Scan the records below. List lines holding "information".
Data for this task Block Start
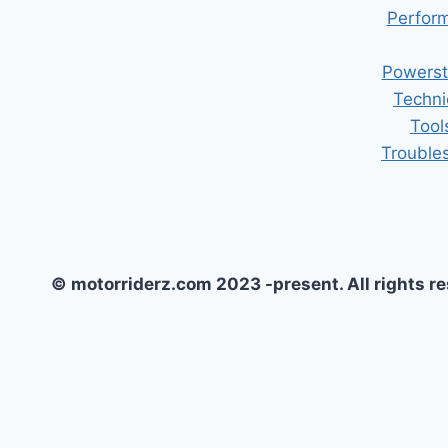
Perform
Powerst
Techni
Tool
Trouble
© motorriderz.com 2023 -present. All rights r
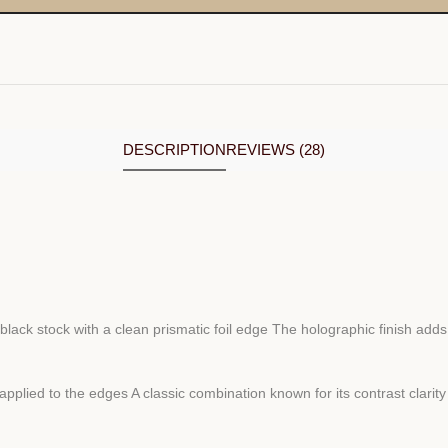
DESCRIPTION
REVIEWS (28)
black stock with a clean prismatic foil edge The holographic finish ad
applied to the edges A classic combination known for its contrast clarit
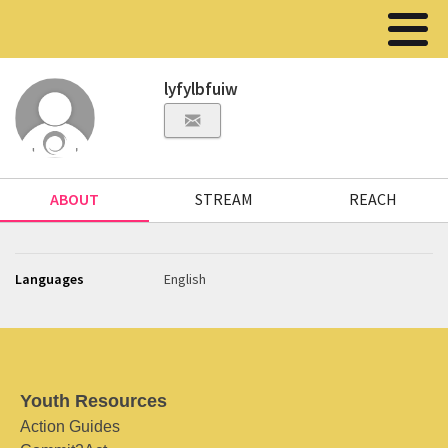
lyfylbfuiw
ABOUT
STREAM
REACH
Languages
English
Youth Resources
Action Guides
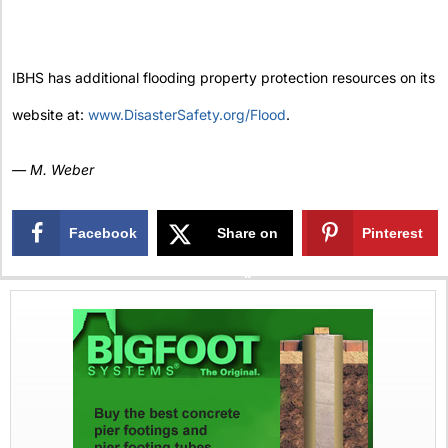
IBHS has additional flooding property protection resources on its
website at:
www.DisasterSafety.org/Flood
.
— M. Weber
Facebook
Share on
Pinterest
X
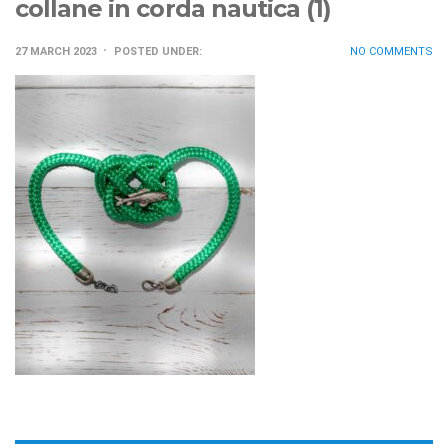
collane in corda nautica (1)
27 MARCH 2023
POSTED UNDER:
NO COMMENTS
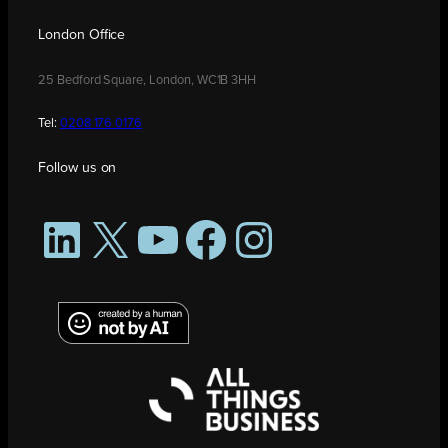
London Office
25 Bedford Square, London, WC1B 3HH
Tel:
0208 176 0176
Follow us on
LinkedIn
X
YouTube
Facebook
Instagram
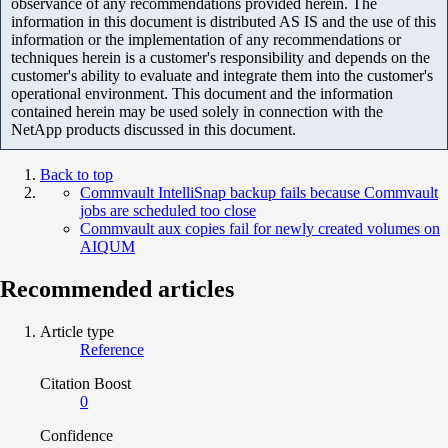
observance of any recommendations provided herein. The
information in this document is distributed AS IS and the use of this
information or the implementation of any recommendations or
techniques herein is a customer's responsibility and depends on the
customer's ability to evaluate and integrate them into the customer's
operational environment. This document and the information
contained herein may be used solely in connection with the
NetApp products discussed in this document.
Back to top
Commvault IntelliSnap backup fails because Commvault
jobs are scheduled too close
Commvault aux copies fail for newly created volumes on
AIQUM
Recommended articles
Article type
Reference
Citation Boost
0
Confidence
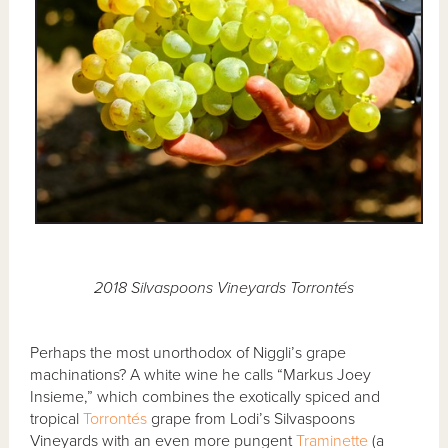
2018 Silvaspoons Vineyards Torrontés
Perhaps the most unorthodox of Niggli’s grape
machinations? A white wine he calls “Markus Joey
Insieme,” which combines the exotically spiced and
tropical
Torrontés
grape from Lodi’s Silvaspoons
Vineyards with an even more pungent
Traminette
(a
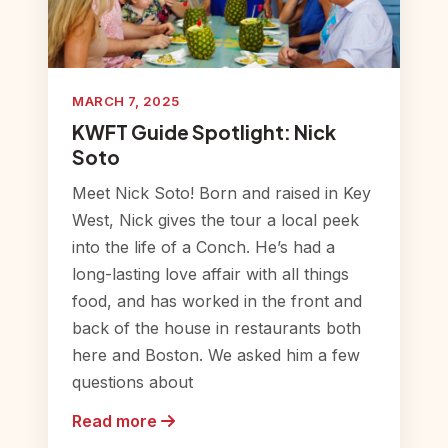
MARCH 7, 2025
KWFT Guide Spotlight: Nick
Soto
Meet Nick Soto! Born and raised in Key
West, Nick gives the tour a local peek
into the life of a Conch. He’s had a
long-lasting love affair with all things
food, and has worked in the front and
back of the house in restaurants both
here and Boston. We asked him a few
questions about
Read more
Data for this task Block End
#### Task result
information in this document is distributed AS IS and the use of this
information or the implementation of any recommendations or
operational environment. This document and the information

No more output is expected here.